Used by all tests, benchmarks, and the deterministic simulation harness. Time only advances when explicitly stepped. Random sequences are reproducible from a seed.

Usage Patterns

In Tests

let%expect_test "stabilization timing is deterministic" =
  Test.set_time Time_ns.epoch;
  let g = Graph.create ~now:Test.now in
  (* ... build graph ... *)
  Test.advance_time (Time_ns.Span.of_ms 1.0);
  let _ = Graph.stabilize g in
  (* last_stabilization_ns is exactly 1_000_000 ns *)

In the Worker Binary

let run ~worker_id ~partition_id =
  let now = Time_ns.now in  (* Live time *)
  let worker = Worker.create ~worker_id ~partition_id ~now in
  ...

In Deterministic Simulation

let simulate ~seed ~ticks =
  Test.seed_random seed;
  Test.set_time Time_ns.epoch;
  let g = Graph.create ~now:Test.now in
  for _ = 1 to ticks do
    Test.advance_time (Time_ns.Span.of_us 100.0);
    (* inject events, stabilize, check invariants *)
  done

Why This Design Is Mandatory

Deterministic Replay

The checkpoint-and-replay recovery protocol depends on determinism:

1. Load checkpoint (leaf values + input offsets)
2. Rebuild graph structure
3. Restore leaf values from checkpoint
4. Replay input log from checkpoint's offset
5. Result: same graph state as before crash

Step 5 only holds if every computation produces the same result given the same inputs. If any node calls Time_ns.now() directly, the replayed state diverges at that node and all its descendants.

Simulation Testing

The deterministic simulation harness (inspired by TigerBeetle’s approach) runs millions of simulated operations with injected failures. Each simulation is parameterized by a seed. When a bug is found, the seed reproduces the exact failure sequence.

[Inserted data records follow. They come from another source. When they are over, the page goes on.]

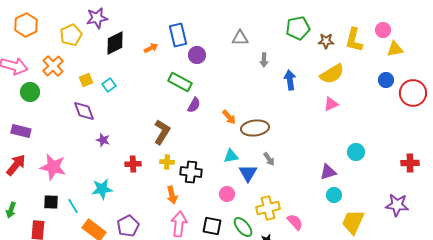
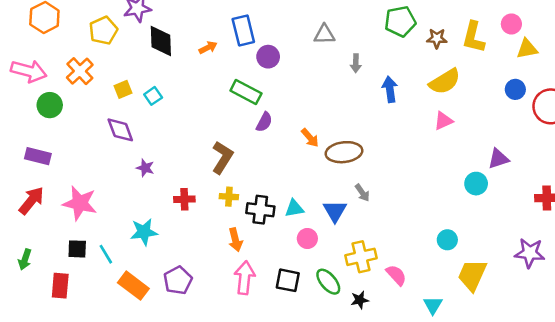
black diamond: (115, 43) -> (161, 41), turned -65
cyan triangle: (231, 156) -> (294, 208), moved
purple triangle: (328, 172) -> (498, 159), moved

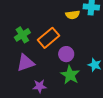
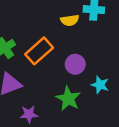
purple circle: (66, 54) -> (75, 64), moved

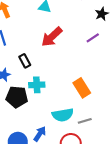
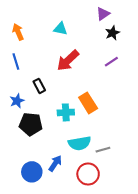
black star: (102, 14) -> (112, 33), moved
cyan cross: (37, 85) -> (66, 112), moved
orange rectangle: (82, 88) -> (88, 103), moved

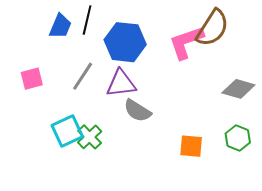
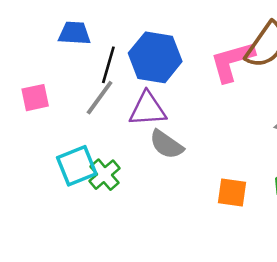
black line: (87, 20) -> (108, 65), moved
blue trapezoid: (60, 26) -> (74, 33), turned -112

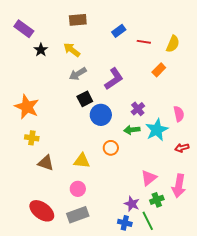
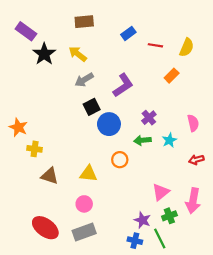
black star: (41, 50) -> (44, 54), size x1.5
orange star: (27, 107) -> (18, 127), moved, size x0.7
cyan star: (157, 130) -> (169, 140), size x0.6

This is impossible if the system has any direct sources of non-determinism.

The Rule

From the codebase:

“No module in Ripple may call Time_ns.now(), Random.int, or perform direct I/O. All such operations go through the EFFECT interface. Violations break deterministic replay and are considered bugs.”

This rule is enforced by code review, not by the type system (OCaml does not have an effect system that prevents calling Time_ns.now). A future direction would be to use OCaml 5 effects to enforce this at the type level.

Extending the Interface

When adding new sources of non-determinism, extend the S signature:

module type S = sig
  val now : unit -> Time_ns.t
  val random_int : int -> int
  (* Future additions: *)
  (* val hostname : unit -> string *)
  (* val getpid : unit -> int *)
end

Both Live and Test must be updated. The Test implementation must return deterministic values controllable by the test harness.